• Exercise goal:
Please report how many lines in the records below contain the word "alleen", giving only that number.

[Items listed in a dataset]
★ ★ ★ ★ ★ ★ ★
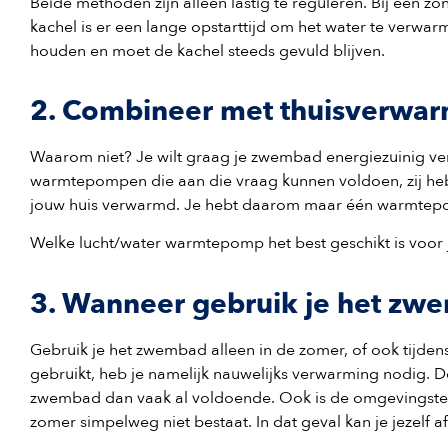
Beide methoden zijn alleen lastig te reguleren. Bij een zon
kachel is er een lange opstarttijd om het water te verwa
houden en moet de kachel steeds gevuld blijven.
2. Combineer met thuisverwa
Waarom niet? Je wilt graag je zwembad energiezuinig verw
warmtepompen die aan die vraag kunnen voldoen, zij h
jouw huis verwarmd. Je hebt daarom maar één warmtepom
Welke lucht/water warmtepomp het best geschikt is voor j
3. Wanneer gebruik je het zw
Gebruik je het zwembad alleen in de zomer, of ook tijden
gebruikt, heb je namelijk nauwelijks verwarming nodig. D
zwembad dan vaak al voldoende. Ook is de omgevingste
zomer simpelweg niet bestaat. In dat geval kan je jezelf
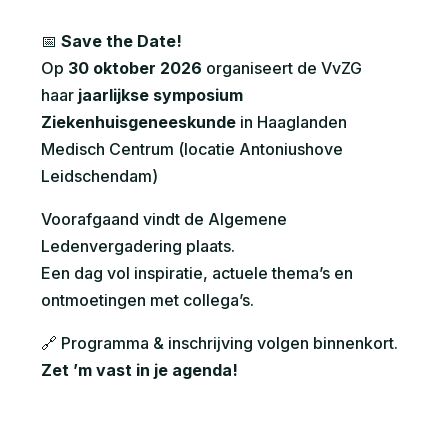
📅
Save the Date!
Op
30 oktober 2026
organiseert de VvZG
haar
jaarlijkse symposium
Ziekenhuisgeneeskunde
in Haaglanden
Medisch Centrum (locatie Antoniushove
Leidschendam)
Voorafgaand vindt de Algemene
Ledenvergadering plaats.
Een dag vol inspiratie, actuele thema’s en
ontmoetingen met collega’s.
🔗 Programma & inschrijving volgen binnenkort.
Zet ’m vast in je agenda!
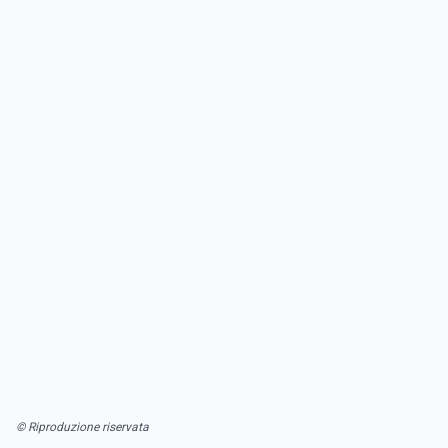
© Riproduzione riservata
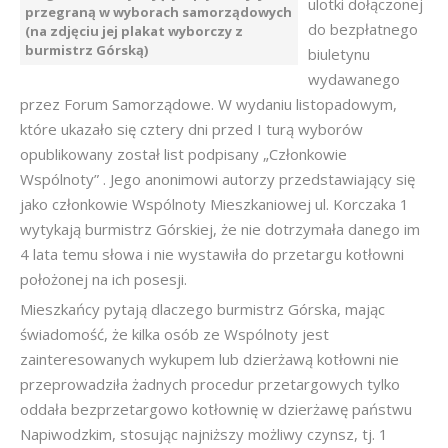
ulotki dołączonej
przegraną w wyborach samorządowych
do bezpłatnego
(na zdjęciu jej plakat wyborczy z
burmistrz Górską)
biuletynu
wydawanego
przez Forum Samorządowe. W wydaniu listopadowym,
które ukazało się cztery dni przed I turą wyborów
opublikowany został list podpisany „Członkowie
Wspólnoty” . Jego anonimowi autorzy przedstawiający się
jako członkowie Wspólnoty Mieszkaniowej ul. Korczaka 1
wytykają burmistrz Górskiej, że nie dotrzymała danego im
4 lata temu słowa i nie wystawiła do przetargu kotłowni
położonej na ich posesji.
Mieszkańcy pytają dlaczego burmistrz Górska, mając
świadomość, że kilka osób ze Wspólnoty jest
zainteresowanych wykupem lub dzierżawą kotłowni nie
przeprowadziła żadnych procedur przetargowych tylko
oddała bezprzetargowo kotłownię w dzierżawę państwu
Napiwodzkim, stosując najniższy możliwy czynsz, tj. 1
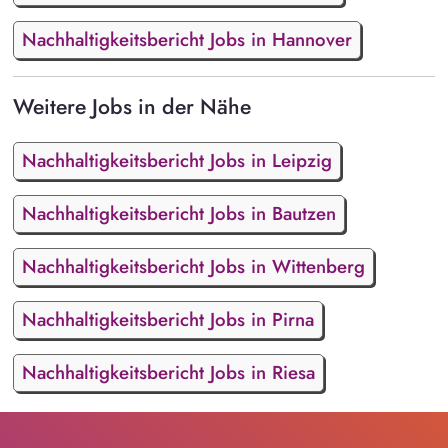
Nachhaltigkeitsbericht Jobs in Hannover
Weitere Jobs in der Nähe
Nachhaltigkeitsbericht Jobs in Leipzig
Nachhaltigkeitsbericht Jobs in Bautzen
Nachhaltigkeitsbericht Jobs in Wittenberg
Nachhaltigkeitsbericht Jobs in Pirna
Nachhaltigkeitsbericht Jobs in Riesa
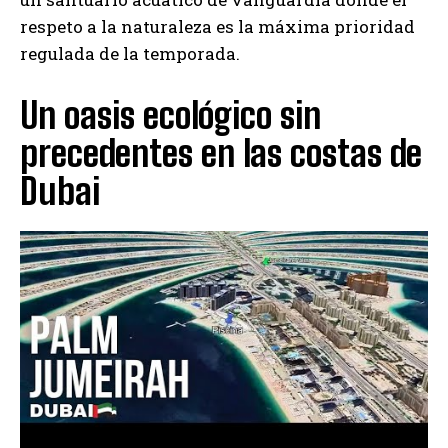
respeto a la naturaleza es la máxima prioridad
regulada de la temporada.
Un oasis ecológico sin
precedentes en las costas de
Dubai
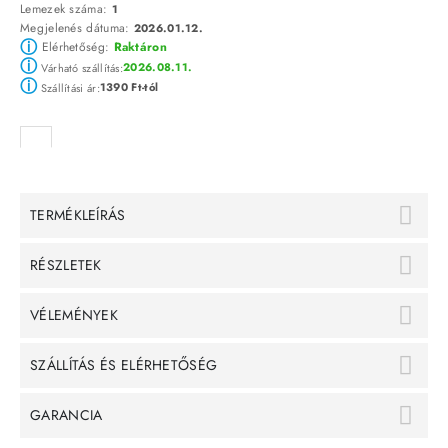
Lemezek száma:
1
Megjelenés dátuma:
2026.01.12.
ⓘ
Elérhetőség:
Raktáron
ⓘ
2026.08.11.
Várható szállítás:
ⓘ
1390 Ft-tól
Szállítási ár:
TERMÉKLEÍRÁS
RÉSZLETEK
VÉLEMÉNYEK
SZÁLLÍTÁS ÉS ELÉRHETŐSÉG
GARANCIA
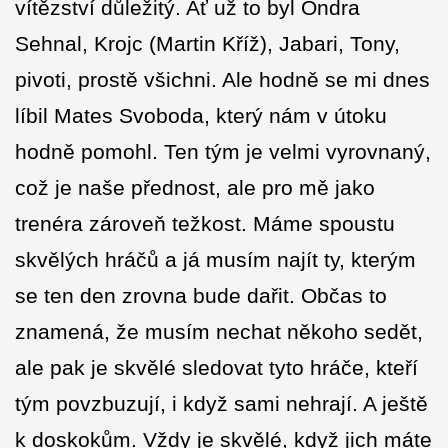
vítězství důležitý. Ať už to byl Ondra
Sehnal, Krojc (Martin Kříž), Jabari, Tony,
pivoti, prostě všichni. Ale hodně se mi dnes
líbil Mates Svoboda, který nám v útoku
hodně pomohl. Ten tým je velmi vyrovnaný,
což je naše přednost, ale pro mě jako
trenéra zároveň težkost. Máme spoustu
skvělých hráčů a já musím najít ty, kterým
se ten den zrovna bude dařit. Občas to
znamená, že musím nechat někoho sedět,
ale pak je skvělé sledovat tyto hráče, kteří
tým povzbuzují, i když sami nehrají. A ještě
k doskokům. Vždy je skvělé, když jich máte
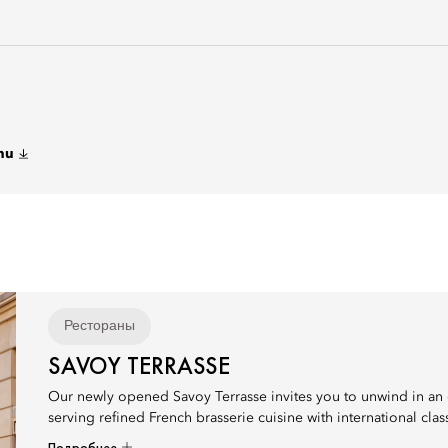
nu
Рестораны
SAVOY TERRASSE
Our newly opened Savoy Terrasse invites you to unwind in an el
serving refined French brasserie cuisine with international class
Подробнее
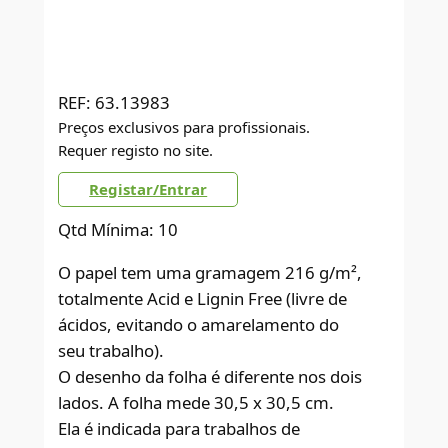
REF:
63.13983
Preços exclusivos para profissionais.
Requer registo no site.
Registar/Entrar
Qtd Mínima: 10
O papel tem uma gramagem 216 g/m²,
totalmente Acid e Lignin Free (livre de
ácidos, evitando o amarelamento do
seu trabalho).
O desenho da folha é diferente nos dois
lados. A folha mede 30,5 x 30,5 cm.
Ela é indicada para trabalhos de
★ ★ ★ ★ ★ ★ ★
• Exercise response:
2